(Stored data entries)
········

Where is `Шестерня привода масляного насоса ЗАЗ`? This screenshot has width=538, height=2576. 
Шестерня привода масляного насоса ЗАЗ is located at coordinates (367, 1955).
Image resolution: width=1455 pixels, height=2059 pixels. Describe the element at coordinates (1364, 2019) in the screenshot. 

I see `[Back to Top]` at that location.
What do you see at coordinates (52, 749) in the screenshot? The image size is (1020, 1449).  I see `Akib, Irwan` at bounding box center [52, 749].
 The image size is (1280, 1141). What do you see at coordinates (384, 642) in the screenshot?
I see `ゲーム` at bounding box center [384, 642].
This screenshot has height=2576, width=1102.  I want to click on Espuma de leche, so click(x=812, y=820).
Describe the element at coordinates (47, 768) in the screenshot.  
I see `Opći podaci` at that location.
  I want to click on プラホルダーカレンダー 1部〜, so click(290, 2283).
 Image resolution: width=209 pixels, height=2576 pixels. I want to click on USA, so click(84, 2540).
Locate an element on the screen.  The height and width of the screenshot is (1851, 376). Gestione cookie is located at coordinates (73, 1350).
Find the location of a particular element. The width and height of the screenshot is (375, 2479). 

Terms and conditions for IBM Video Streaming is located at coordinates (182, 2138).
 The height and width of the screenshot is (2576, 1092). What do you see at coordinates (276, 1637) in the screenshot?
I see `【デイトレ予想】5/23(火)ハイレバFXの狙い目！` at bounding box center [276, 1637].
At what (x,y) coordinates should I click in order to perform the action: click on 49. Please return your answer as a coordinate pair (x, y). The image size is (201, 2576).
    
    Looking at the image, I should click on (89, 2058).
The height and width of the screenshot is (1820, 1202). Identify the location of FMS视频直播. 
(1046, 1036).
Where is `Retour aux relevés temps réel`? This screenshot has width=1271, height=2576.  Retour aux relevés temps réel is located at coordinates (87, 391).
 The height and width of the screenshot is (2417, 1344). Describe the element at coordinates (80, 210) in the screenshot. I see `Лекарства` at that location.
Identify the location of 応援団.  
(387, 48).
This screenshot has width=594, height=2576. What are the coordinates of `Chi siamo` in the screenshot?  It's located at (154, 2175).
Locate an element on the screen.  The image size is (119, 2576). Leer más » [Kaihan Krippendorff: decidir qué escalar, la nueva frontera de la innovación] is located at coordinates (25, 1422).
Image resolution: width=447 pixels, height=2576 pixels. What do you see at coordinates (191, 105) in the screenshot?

········

#### WHAT YOU WILL DO:
Exact reproduction is required. Give the lines of the data from its first line through the line containing "This screenshot has height=2576, width=1102.", and no others.

#### YOUR SOLUTION:
Where is `Шестерня привода масляного насоса ЗАЗ`? This screenshot has width=538, height=2576. 
Шестерня привода масляного насоса ЗАЗ is located at coordinates (367, 1955).
Image resolution: width=1455 pixels, height=2059 pixels. Describe the element at coordinates (1364, 2019) in the screenshot. 

I see `[Back to Top]` at that location.
What do you see at coordinates (52, 749) in the screenshot? The image size is (1020, 1449).  I see `Akib, Irwan` at bounding box center [52, 749].
 The image size is (1280, 1141). What do you see at coordinates (384, 642) in the screenshot?
I see `ゲーム` at bounding box center [384, 642].
This screenshot has height=2576, width=1102.  I want to click on Espuma de leche, so click(x=812, y=820).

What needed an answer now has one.